TULSA — ONEOK Partners has completed three large natural gas and natural gas liquids projects as part of its ongoing growth program expected to be completed in 2015 and cost up to $5.3 billion.
“These investments demonstrate our ongoing commitment to build the necessary natural gas and NGL (natural gas liquids) infrastructure to better serve our producers and customers,” ONEOK Partners President Terry K. Spencer said in a statement Tuesday. “We completed each of these projects on time and on budget, and the assets now are delivering essential services to our producers and customers.”
The Bakken Natural Gas Liquid Pipeline is a $450 million to $500 million, 600-mile pipeline that can transport up to 60,000 barrels per day of unprocessed natural gas liquids from the Williston Basin in North Dakota and Montana to the existing Overland Pass Pipeline in northern Colorado. The product will then connect with ONEOK Partners' Mid-Continent processing and storage facilities in central Kansas.

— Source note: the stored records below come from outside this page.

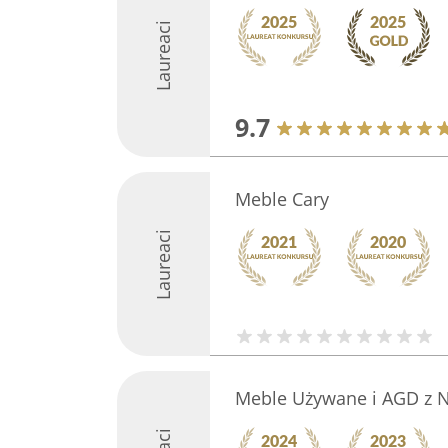
Laureaci
9.7
Meble Cary
Laureaci
Meble Używane i AGD z 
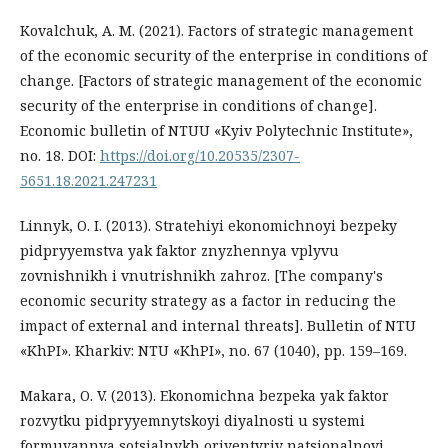
Kovalchuk, A. M. (2021). Factors of strategic management
of the economic security of the enterprise in conditions of
change. [Factors of strategic management of the economic
security of the enterprise in conditions of change].
Economic bulletin of NTUU «Kyiv Polytechnic Institute»,
no. 18. DOI:
https://doi.org/10.20535/2307-
5651.18.2021.247231
Linnyk, O. I. (2013). Stratehiyi ekonomichnoyi bezpeky
pidpryyemstva yak faktor znyzhennya vplyvu
zovnishnikh i vnutrishnikh zahroz. [The company's
economic security strategy as a factor in reducing the
impact of external and internal threats]. Bulletin of NTU
«KhPI». Kharkiv: NTU «KhPI», no. 67 (1040), pp. 159–169.
Makara, O. V. (2013). Ekonomichna bezpeka yak faktor
rozvytku pidpryyemnytskoyi diyalnosti u systemi
formuvannya sotsialnykh oriyentyriv natsionalnoyi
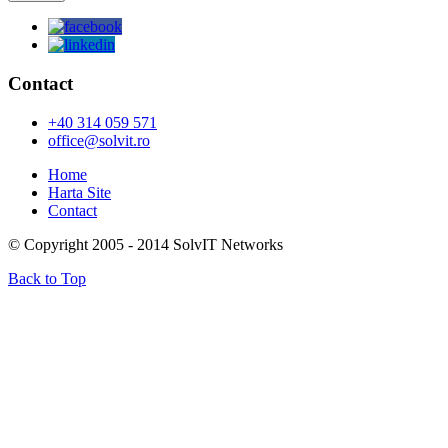
Contact
+40 314 059 571
office@solvit.ro
Home
Harta Site
Contact
© Copyright 2005 - 2014 SolvIT Networks
Back to Top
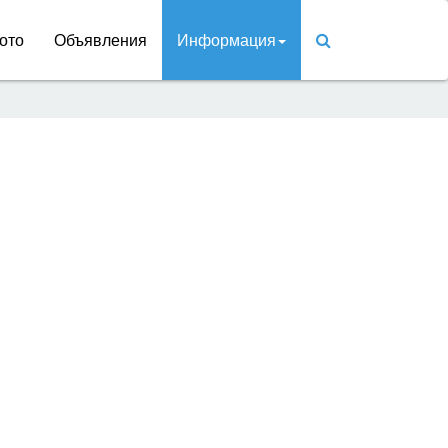
ото
Объявления
Информация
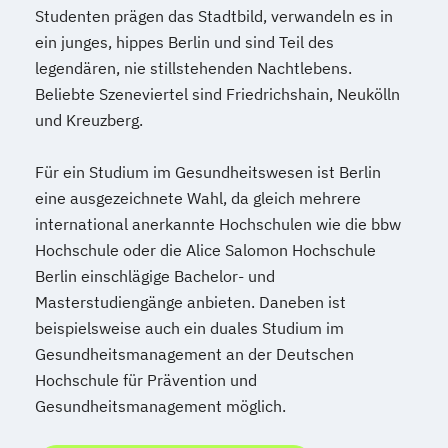
Studenten prägen das Stadtbild, verwandeln es in
ein junges, hippes Berlin und sind Teil des
legendären, nie stillstehenden Nachtlebens.
Beliebte Szeneviertel sind Friedrichshain, Neukölln
und Kreuzberg.
Für ein Studium im Gesundheitswesen ist Berlin
eine ausgezeichnete Wahl, da gleich mehrere
international anerkannte Hochschulen wie die bbw
Hochschule oder die Alice Salomon Hochschule
Berlin einschlägige Bachelor- und
Masterstudiengänge anbieten. Daneben ist
beispielsweise auch ein duales Studium im
Gesundheitsmanagement an der Deutschen
Hochschule für Prävention und
Gesundheitsmanagement möglich.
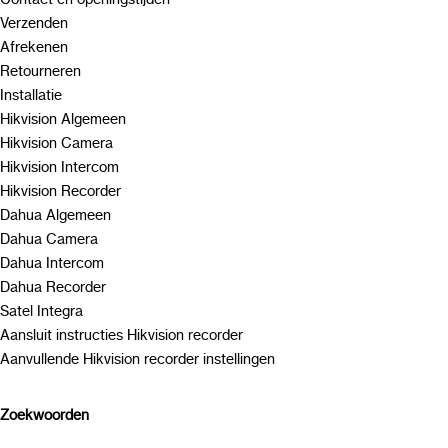
Verzenden
Afrekenen
Retourneren
Installatie
Hikvision Algemeen
Hikvision Camera
Hikvision Intercom
Hikvision Recorder
Dahua Algemeen
Dahua Camera
Dahua Intercom
Dahua Recorder
Satel Integra
Aansluit instructies Hikvision recorder
Aanvullende Hikvision recorder instellingen
Zoekwoorden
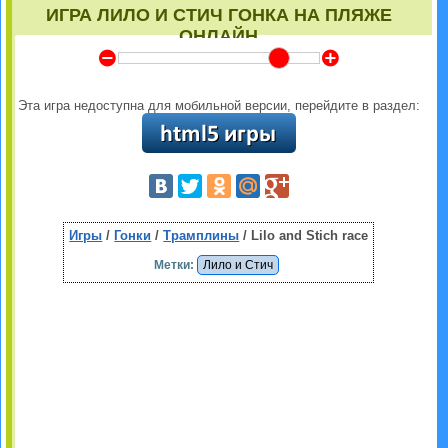
ИГРА ЛИЛО И СТИЧ ГОНКА НА ПЛЯЖЕ
ОНЛАЙН
Y
Z
Эта игра недоступна для мобильной версии, перейдите в раздел:
Игры
/
Гонки
/
Трамплины
/ Lilo and Stich race
Метки:
Лило и Стич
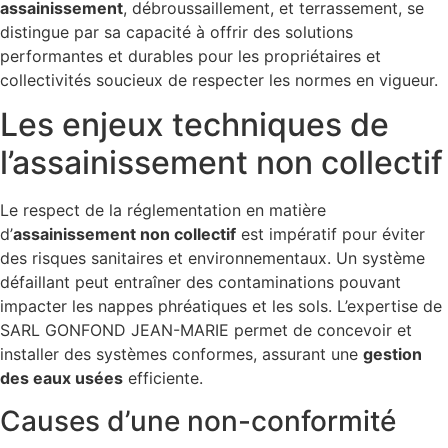
assainissement
, débroussaillement, et terrassement, se
distingue par sa capacité à offrir des solutions
performantes et durables pour les propriétaires et
collectivités soucieux de respecter les normes en vigueur.
Les enjeux techniques de
l’assainissement non collectif
Le respect de la réglementation en matière
d’
assainissement non collectif
est impératif pour éviter
des risques sanitaires et environnementaux. Un système
défaillant peut entraîner des contaminations pouvant
impacter les nappes phréatiques et les sols. L’expertise de
SARL GONFOND JEAN-MARIE permet de concevoir et
installer des systèmes conformes, assurant une
gestion
des eaux usées
efficiente.
Causes d’une non-conformité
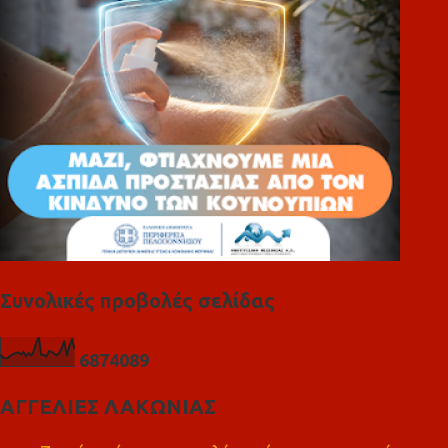
α
Συνολικές προβολές σελίδας
6
8
7
4
0
8
9
ΑΓΓΕΛΙΕΣ ΛΑΚΩΝΙΑΣ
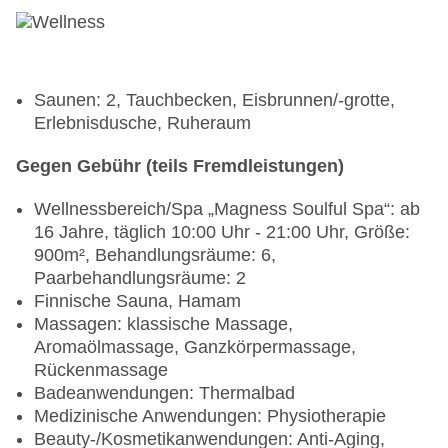
Saunen: 2, Tauchbecken, Eisbrunnen/-grotte,
Erlebnisdusche, Ruheraum
Gegen Gebühr (teils Fremdleistungen)
Wellnessbereich/Spa „Magness Soulful Spa“: ab
16 Jahre, täglich 10:00 Uhr - 21:00 Uhr, Größe:
900m², Behandlungsräume: 6,
Paarbehandlungsräume: 2
Finnische Sauna, Hamam
Massagen: klassische Massage,
Aromaölmassage, Ganzkörpermassage,
Rückenmassage
Badeanwendungen: Thermalbad
Medizinische Anwendungen: Physiotherapie
Beauty-/Kosmetikanwendungen: Anti-Aging,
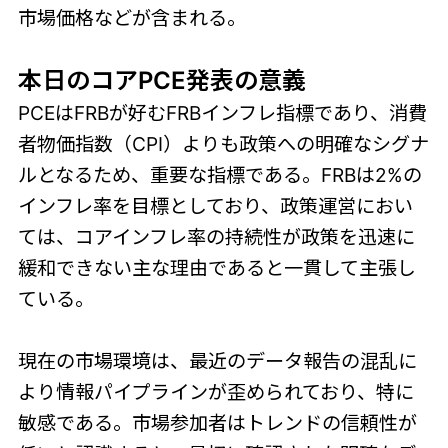
市場価格などが含まれる。
本日のコアPCE発表の意義
PCEはFRBが好むFRBインフレ指標であり、消費
者物価指数（CPI）よりも政策への明確なシグナ
ルとなるため、重要な指標である。FRBは2%の
インフレ率を目標としており、政策運営におい
ては、コアインフレ率の持続性が政策を迅速に
緩和できない主な理由であると一貫して主張し
ている。
現在の市場環境は、最近のデータ報告の混乱に
より情報パイプラインが歪められており、特に
敏感である。市場参加者はトレンドの信頼性が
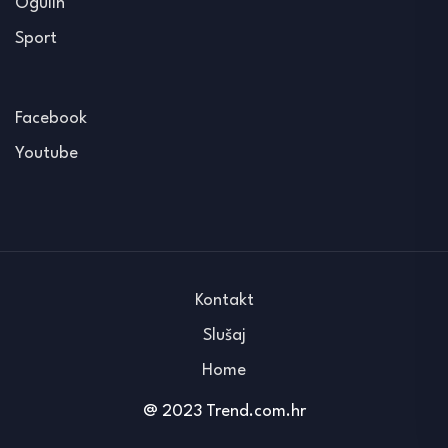
Ogulin
Sport
Facebook
Youtube
Kontakt
Slušaj
Home
@ 2023 Trend.com.hr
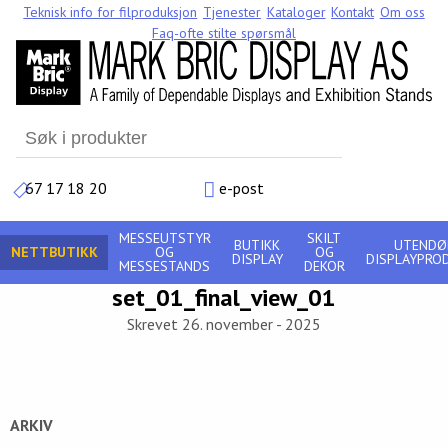
Teknisk info for filproduksjon
Tjenester
Kataloger
Kontakt
Om oss
Faq-ofte stilte spørsmål
Search
for:
67 17 18 20
e-post
MESSEUTSTYR
SKILT
BUTIKK
UTENDØ
NETTBUTIKK
OG
OG
DISPLAY
DISPLAYPRO
MESSESTANDS
DEKOR
set_01_final_view_01
Skrevet 26. november - 2025
ARKIV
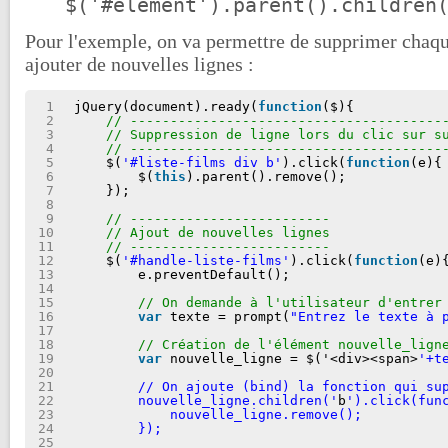
$('#element').parent().children
Pour l'exemple, on va permettre de supprimer chaqu
ajouter de nouvelles lignes :
1
jQuery(document).ready(
function
($){
2
// ---------------------------------------
3
// Suppression de ligne lors du clic sur s
4
// ---------------------------------------
5
$(
'#liste-films div b'
).click(
function
(e){
6
$(
this
).parent().remove();
7
});
8
9
// -------------------------
10
// Ajout de nouvelles lignes
11
// -------------------------
12
$(
'#handle-liste-films'
).click(
function
(e)
13
e.preventDefault();
14
15
// On demande à l'utilisateur d'entrer
16
var
texte = prompt(
"Entrez le texte à 
17
18
// Création de l'élément nouvelle_lign
19
var
nouvelle_ligne = $('<div><span>
'+t
20
21
// On ajoute (bind) la fonction qui su
22
nouvelle_ligne.children('
b
').click(fun
23
nouvelle_ligne.remove();
24
});
25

The partnership is still working on a $100 million upgrade to the new line that will boost its capacity to 135,000 barrels per day by the third quarter of 2014.
ONEOK Partners also announced the completion of its 100 million-cubic-feet-per day Stateline II natural gas processing facility in western William County, N.D. The up to $150 million plant is the third natural gas processing facility ONEOK Partners has completed in the area since late 2011.